On February 2nd, gold and silver experienced a sharp sell-off characterized by panic-driven flight from elevated levels. Following a plunge of $500 on Thursday evening, gold plummeted nearly $800 on Friday. This massive dive in the gold market saw prices collapse from a high near $5,600 to $4,682 in just two trading sessions. Prior to this historic price crash, we had already warned of the risks for long positions, noting that when market sentiment becomes excessively bullish, a crisis often follows; market tops invariably emerge amidst extreme euphoria.
Following the sharp decline on Thursday evening, we indicated that a continued retreat was likely on Friday. Looking back at trends since 2026, nearly every Friday has been marked by either a retreat or a significant correction. Furthermore, as we emphasized, once market sentiment peaks and the frenzy among bulls subsides, it becomes an opportune time for distribution. At such moments, any sign of a pullback can trigger selling from long positions, and panic selling inevitably leads to a cascading, cliff-like decline!
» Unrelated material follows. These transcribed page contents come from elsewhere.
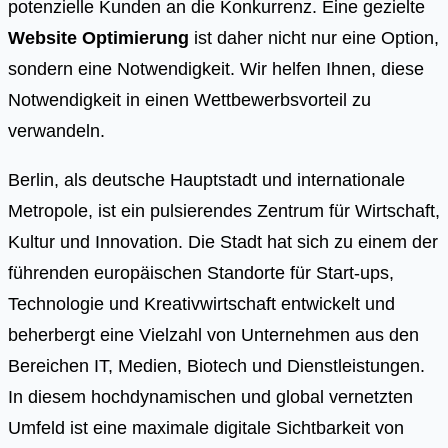
potenzielle Kunden an die Konkurrenz. Eine gezielte
Website Optimierung
ist daher nicht nur eine Option,
sondern eine Notwendigkeit. Wir helfen Ihnen, diese
Notwendigkeit in einen Wettbewerbsvorteil zu
verwandeln.
Berlin, als deutsche Hauptstadt und internationale
Metropole, ist ein pulsierendes Zentrum für Wirtschaft,
Kultur und Innovation. Die Stadt hat sich zu einem der
führenden europäischen Standorte für Start-ups,
Technologie und Kreativwirtschaft entwickelt und
beherbergt eine Vielzahl von Unternehmen aus den
Bereichen IT, Medien, Biotech und Dienstleistungen.
In diesem hochdynamischen und global vernetzten
Umfeld ist eine maximale digitale Sichtbarkeit von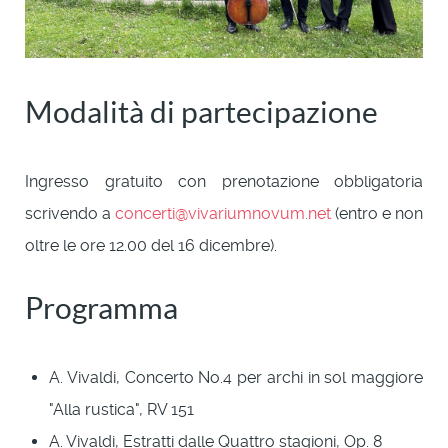
Modalità di partecipazione
Ingresso gratuito con prenotazione obbligatoria
scrivendo a
concerti@vivariumnovum.net
(entro e non
oltre le ore 12.00 del 16 dicembre).
Programma
A. Vivaldi, Concerto No.4 per archi in sol maggiore
"Alla rustica", RV 151
A. Vivaldi, Estratti dalle Quattro stagioni, Op. 8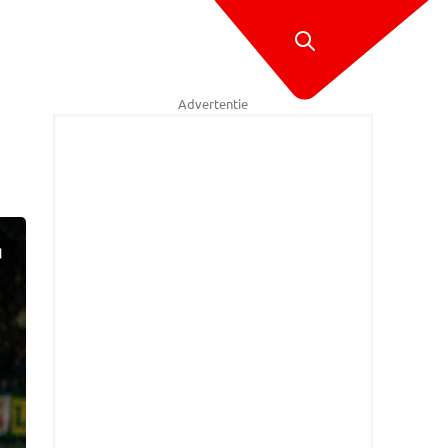
Advertentie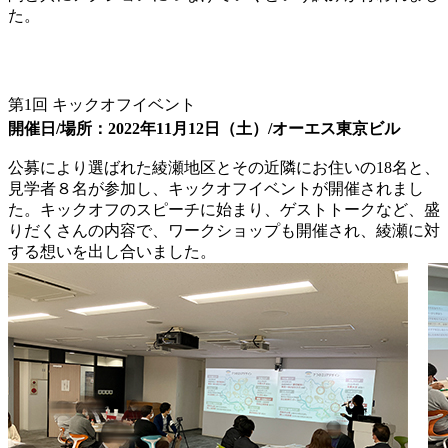
た。
第1回 キックオフイベント
開催日/場所：2022年11月12日（土）/オーエス東京ビル
公募により選ばれた綾瀬地区とその近隣にお住いの18名と、
見学者８名が参加し、キックオフイベントが開催されまし
た。キックオフのスピーチに始まり、ゲストトークなど、盛
りだくさんの内容で、ワークショップも開催され、綾瀬に対
する想いを出し合いました。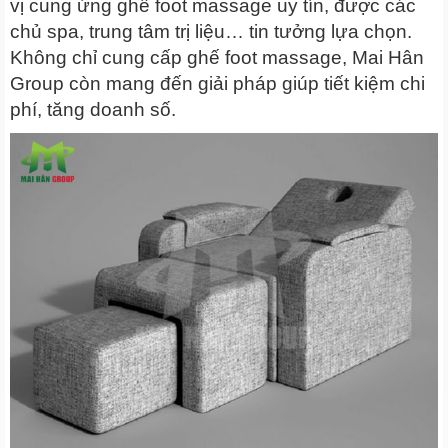
vị cung ứng ghế foot massage uy tín, được các
chủ spa, trung tâm trị liệu… tin tưởng lựa chọn.
Không chỉ cung cấp ghế foot massage, Mai Hân
Group còn mang đến giải pháp giúp tiết kiệm chi
phí, tăng doanh số.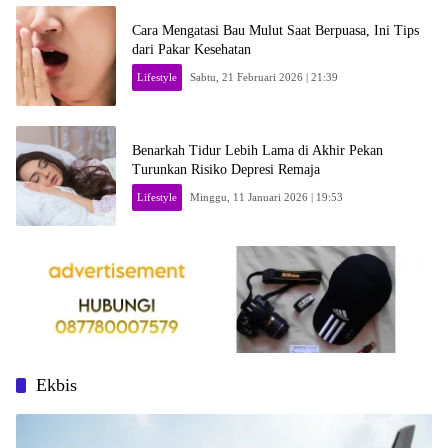
Cara Mengatasi Bau Mulut Saat Berpuasa, Ini Tips
dari Pakar Kesehatan
Lifestyle
Sabtu, 21 Februari 2026 | 21:39
Benarkah Tidur Lebih Lama di Akhir Pekan
Turunkan Risiko Depresi Remaja
Lifestyle
Minggu, 11 Januari 2026 | 19:53
Ekbis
In early trading today, gold again fluctuated by $300. The volatility in gold over recent days has been exceptionally high, with prices surging or plummeting dozens of dollars in seconds. Currently, our full focus and efforts are dedicated to our members. It is crucial for everyone to patiently await clear trading signals. In such market conditions, even correctly identifying the direction can be futile; being stopped out before a move continues—whether down or up—renders the analysis meaningless.
Gold has broken down decisively, continuing its descent after breaching last Friday's low of $4,682. We also stressed on Friday that panic selling would likely fuel further declines, particularly emphasizing that a break below the $4,682 low would almost certainly lead to a significant continuation of the downtrend. At the very least, a sharp, momentum-driven sell-off is expected in the short term. However, it is important to note that after a panic-driven sell-off, a sharp corrective rebound often follows. Short positions should not be held indefinitely; protective stops are essential, and profits should be taken promptly. Operationally, after the break of $4,682, short positions targeting $4,500 are advisable. If $4,500 is breached, continue shorting for a further $40, focusing on the $4,400 level!